The beginning is often a poor place to start a story of a duck hunt, wrote Gordon MacQuarrie in his tale "A Pot-Hole Rendezvous."
Yet a story about MacQuarrie must start at the beginning for he was the beginning.
Born in 1900, the Scotsman from Superior, Wis., is credited with being the nation's first full-time professional outdoors writer. He landed the job 80 years ago at the then-Milwaukee Journal. He excelled at it for two decades. Then, 60 years ago, a heart attack stole his life. He was 56.
MacQuarrie produced some of hunting's most poignant prose. Known largely for the 100-plus national magazine articles he penned during the 1930s and 1940s, MacQuarrie seeded his stories with emotion, romance and humor. His deft touch grew a loyal following. He would harvest a prominence barren to most who toil in the outdoors writing field. Tennessee's Nash Buckingham and South Carolina's Havilah Babcock are perhaps the only other outdoors writers from that era whose books are still in print.
"It was the best time, the beginning of the last week of October. In the partridge woods I would pluck at the sleeve of reluctant Indian summer, and from a duck blind four hundred miles to the north I would watch winter make its first dash south on a northwest wind."
This description of autumn appears in an Old Duck Hunters' Association story, a fictitious organization MacQuarrie invented for literary purposes. Many association stories take place in northwest Wisconsin, his favorite part of the state. That is where his father, a teacher, built a remote cabin along the Eau Claire Chain of Lakes.
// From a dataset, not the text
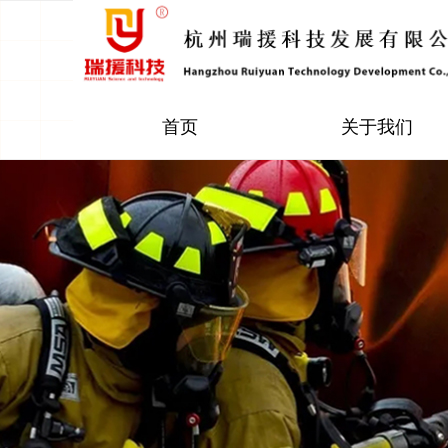
首页
关于我们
That's where he would rise early and ponder the day.
"Morning. Or is it morning? It's so black ... One wonders if the sun will ever take the trouble to rise and light the day on such a pitchy morning ... the clouds are probably so heavy again they will push the sun down behind the jackpine and the sun will get discouraged and quit."
Duck hunters could relate to such descriptions. They could also relate to the way MacQuarrie cast them in society, a gaggle of gutsy and unflinching characters up for the task.